At Public Trust, we’re also seeing encouraging innovation among the providers we supervise, with increasingly diverse fund offerings, including more aggressive investment options that cater to a wider range of investor needs and goals.
As a supervisor, we’re proud of this progress and remain committed to supporting continued growth that delivers real value to investors.
The report shows financial hardship withdrawals increased sharply in 2025, increasing 50.8% to 44,099, with a total of $443.6 million withdrawn, up $179.3 million from the previous year.
These figures remind us of the real-life impact economic volatility, living costs and job market uncertainty has on individuals and families. As supervisors, we remain committed to ensuring the integrity of the withdrawal process while supporting providers to guide members through difficult times.
As the supervisor for multiple KiwiSaver schemes, Public Trust plays a hands-on role in reviewing and approving financial hardship applications. This gives us a direct view into the financial pressures many New Zealanders are currently facing.
Market volatility around the world is reflected in investment performance, with net investment returns falling to $6.4 billion, down from $13.1 billion the previous year.
Total fees deducted from all KiwiSaver schemes this year reached $868.5 million, up 10% from last year. This year’s fee increase broadly aligns with the 10.1% growth in total funds under management, suggesting that fees have increased proportionately.
Total fees paid by KiwiSaver members as a percentage of funds under management remained stable at 0.7%.
As a supervisor, we closely monitor fee structures to ensure they remain reasonable and transparent, and that investors are receiving value for money. In a competitive provider market, it’s essential that providers continually assess: What are members getting in return for the fees they pay?
Australia’s compulsory superannuation scheme has been in place for over 30 years, making it significantly more advanced and deeply embedded than New Zealand’s KiwiSaver model. With a 12% compulsory contribution rate and AU$4.1 trillion in assets as of March 2025, the scale of Australia’s system is undeniably impressive.
KiwiSaver continues to hold its own, but we can still do more. New Zealand’s further opportunities include reviewing contribution rates and increased participation through incentivising engagement in the scheme and increasing financial literacy.
KiwiSaver is a younger scheme, but one that is growing rapidly. Each year, we see strong growth in funds under management, and increasing engagement from members who view KiwiSaver as a key part of their long-term financial wellbeing.
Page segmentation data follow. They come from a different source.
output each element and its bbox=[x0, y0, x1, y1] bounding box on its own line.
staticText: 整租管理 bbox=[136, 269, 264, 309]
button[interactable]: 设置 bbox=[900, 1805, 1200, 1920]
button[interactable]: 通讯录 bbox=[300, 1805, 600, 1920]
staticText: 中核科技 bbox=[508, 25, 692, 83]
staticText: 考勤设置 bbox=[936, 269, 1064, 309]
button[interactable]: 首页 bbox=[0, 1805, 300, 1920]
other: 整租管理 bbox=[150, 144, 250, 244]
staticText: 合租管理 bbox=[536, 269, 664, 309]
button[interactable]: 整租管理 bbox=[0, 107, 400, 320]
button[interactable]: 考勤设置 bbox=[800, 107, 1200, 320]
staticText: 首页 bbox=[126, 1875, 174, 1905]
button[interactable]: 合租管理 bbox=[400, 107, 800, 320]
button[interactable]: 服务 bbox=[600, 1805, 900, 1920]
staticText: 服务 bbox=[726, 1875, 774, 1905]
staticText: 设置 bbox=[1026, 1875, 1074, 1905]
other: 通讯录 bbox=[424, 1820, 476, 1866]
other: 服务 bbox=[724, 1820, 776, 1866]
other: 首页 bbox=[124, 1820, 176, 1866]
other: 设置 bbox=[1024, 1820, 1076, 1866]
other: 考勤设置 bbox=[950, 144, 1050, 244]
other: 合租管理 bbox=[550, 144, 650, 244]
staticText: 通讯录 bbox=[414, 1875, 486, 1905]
New Zealand is progressing well. One of the key reasons is no doubt due to the involvement of the NZ Super Fund. Its total fund size was up $8.4 billion from a year earlier, ending the 2025 financial year at $85.1 billion. Earlier this week the Fund reported that over the past 20 years, it has consistently outperformed long-run expectations, generating an average annual return of 9.92%.
Public Trust supervises over $57 billion in KiwiSaver funds, including four of the six default schemes, playing a critical role in ensuring robust oversight and governance across these providers.